I'm not really worried about it, just interested to see who's in the same boat. It does seem that Julia's one of the oldest kids in our group.

Quote:

_Originally posted by Claudette_ My older son quit nappies during the day in late February, he was 4 year 7 1/2 months - and had no special needs requiring nappies. In the end I actually had to just say to him, right, on Monday we're just going to use underwear, and if you have accidents, it's ok, but there will be no more nappies during the day. He didn't have any accidents...
That's really interesting, Claudette. We may have to try some underwear days during the summer, just to see how it goes.


----------



## hnybee (Sep 21, 2003)

I have to throw in my two cents. Both of my girls PTed fairly easy, but both times were during the summer. I would put them in a dress with no undies or diapers. We spent a lot of time outdoors (gotta love that california weather) that way if she had an accident (and trust me, there were many) it was totally okay. We even put a portable potty outside a couple of times. It was my friends suggestion and it worked great. She was so proud of herself when she would stop playing and run over to the potty.

I think the more you stress about it the more they will stress about it.
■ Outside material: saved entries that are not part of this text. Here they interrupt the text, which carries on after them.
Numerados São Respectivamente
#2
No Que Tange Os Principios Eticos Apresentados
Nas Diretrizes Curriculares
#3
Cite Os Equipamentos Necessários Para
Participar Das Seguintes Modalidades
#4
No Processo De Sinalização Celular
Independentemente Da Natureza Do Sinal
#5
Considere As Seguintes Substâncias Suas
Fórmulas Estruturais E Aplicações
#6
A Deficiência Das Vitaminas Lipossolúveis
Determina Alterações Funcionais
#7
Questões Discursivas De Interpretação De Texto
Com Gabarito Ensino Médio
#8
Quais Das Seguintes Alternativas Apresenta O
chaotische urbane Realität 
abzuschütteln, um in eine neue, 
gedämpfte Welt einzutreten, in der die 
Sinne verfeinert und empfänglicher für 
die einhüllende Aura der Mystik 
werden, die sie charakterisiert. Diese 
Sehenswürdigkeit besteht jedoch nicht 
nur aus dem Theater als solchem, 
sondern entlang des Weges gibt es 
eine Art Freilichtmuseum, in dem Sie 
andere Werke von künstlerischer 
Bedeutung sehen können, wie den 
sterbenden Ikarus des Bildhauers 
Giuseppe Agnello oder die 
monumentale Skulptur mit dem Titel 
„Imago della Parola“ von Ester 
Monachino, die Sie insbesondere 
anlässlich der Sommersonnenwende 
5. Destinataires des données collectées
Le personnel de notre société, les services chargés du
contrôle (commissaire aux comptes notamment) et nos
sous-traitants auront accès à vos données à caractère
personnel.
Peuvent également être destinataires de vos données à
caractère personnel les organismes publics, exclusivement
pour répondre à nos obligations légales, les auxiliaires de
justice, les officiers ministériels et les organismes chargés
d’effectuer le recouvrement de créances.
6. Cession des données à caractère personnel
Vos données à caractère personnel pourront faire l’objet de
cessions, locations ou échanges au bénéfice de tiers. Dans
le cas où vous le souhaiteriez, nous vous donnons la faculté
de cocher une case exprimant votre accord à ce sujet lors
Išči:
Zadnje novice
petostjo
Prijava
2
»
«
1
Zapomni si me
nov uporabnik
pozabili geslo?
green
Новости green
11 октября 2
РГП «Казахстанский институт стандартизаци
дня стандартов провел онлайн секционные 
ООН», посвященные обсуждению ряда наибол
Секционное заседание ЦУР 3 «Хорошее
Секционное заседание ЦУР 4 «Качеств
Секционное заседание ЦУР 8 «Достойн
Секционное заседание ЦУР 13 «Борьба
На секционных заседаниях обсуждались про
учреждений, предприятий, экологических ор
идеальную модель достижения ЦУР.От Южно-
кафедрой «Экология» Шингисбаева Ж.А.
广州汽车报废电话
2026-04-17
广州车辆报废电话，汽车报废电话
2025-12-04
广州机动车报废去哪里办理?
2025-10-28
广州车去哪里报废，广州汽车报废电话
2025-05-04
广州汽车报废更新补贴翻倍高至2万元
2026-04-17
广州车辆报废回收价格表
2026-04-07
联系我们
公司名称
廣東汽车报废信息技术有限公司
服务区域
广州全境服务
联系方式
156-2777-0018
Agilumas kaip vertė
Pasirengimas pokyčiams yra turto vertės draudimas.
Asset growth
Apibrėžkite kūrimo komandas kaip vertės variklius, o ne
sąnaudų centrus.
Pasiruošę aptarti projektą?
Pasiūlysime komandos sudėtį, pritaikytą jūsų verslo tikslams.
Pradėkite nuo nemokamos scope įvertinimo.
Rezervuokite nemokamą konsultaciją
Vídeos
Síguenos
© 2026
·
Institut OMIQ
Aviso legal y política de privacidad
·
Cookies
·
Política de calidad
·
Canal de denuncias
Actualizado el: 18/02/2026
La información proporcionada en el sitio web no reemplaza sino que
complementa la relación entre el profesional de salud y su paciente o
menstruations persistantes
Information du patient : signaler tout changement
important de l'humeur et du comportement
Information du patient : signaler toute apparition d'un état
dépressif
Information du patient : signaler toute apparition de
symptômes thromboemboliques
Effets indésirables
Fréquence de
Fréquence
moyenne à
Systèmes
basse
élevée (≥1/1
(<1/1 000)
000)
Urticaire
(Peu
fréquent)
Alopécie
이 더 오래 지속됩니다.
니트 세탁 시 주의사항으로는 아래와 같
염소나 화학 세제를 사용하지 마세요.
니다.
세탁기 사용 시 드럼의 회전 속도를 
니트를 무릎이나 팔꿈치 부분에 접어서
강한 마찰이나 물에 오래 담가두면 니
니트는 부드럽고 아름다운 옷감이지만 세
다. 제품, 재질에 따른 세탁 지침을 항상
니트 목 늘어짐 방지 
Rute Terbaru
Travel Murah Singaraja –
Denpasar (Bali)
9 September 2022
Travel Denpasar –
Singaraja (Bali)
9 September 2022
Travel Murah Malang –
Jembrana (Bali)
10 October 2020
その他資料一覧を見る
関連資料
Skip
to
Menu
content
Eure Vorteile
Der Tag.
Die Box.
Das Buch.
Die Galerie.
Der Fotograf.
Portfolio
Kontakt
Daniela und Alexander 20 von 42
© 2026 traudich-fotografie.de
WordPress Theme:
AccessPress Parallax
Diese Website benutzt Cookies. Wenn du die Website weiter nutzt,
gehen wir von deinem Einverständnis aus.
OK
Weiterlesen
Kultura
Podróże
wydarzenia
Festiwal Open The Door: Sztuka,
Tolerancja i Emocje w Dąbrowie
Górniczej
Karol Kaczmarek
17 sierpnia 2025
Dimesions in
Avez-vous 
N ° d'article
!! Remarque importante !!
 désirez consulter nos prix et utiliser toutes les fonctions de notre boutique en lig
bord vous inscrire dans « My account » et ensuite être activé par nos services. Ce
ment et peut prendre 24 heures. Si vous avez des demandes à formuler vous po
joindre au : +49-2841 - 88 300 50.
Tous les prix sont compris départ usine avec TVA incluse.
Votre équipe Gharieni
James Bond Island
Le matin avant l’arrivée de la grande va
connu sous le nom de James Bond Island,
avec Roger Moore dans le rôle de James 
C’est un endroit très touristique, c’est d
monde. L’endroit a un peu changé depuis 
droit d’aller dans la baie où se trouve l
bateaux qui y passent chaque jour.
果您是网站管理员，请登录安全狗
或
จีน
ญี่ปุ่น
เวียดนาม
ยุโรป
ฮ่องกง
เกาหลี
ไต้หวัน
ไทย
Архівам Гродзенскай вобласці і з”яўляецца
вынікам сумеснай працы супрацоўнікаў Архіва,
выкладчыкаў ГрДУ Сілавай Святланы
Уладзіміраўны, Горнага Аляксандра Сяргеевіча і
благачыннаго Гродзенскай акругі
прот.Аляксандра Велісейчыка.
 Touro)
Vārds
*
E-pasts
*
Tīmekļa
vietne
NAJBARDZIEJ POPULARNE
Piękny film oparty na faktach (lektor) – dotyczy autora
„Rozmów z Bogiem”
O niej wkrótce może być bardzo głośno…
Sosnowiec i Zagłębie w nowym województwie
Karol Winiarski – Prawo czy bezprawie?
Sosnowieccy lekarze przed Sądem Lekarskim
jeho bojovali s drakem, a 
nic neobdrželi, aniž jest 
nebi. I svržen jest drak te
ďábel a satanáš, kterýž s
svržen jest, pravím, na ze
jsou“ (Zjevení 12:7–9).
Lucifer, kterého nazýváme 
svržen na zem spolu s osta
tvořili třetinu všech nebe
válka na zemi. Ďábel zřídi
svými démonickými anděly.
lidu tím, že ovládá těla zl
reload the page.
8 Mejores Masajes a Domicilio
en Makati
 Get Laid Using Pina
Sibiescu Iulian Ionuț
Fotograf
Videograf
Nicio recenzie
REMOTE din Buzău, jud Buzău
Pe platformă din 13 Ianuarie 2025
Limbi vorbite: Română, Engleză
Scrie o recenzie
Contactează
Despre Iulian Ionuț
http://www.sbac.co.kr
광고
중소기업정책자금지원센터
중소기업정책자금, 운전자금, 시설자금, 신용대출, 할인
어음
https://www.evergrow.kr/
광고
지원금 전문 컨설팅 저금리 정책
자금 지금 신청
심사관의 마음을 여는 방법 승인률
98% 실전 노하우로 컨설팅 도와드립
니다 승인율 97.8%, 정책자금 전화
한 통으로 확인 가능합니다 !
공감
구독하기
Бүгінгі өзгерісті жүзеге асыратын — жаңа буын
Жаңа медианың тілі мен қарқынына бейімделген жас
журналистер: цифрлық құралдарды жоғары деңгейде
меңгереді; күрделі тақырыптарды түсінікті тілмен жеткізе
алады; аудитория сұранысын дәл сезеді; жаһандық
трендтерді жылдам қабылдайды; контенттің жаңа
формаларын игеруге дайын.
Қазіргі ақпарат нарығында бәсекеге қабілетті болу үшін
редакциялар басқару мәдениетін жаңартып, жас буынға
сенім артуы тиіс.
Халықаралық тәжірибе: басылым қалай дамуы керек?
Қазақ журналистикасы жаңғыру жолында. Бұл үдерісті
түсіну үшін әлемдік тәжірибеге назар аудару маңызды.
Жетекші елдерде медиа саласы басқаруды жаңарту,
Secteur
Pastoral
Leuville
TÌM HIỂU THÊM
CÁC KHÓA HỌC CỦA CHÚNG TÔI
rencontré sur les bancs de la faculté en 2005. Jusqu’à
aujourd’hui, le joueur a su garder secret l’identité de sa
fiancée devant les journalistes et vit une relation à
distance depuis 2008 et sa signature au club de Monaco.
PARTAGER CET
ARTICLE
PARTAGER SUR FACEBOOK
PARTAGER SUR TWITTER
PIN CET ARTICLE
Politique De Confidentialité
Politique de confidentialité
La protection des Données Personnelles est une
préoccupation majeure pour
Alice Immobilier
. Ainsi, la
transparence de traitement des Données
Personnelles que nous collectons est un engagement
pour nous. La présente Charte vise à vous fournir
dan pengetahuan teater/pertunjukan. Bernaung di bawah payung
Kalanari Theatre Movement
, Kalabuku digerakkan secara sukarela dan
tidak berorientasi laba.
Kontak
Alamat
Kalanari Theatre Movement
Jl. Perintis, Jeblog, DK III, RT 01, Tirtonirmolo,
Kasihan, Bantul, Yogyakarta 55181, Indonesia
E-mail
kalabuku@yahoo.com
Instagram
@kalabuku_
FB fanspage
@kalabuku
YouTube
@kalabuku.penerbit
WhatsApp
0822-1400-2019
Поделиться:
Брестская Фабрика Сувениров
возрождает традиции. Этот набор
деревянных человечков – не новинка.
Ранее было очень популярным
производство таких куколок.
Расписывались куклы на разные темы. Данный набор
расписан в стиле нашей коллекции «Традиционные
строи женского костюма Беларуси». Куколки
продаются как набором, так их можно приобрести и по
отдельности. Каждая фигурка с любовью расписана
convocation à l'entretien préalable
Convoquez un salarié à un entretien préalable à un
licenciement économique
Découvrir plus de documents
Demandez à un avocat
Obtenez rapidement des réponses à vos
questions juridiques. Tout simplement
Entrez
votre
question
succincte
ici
We had fun and celebrated when they finally "got it"









-Melissa-


----------



## pb_and_j (Feb 13, 2003)

Karen~ Parker was about 3.5 when he started using the potty. It has been recent (in the past couple months... he is 4 and 3 mo now) that he has almost stopped having accidents. Even when he was "potty trained" he would have accidents almost every day.







:

Don't ya wonder what goes on in their heads???


----------



## HoosierDiaperinMama (Sep 23, 2003)

Quote:

_Originally posted by Sasha_girl_
*Alexander will be 3 on May 14 and sounds just like your dd. I'm the only mom I know IRL who doesn't really care when he PT's, since he's got such pretty diapers. :LOL*
My DS won't be 3 until December and I'm with you...it doesn't bother me one bit!


----------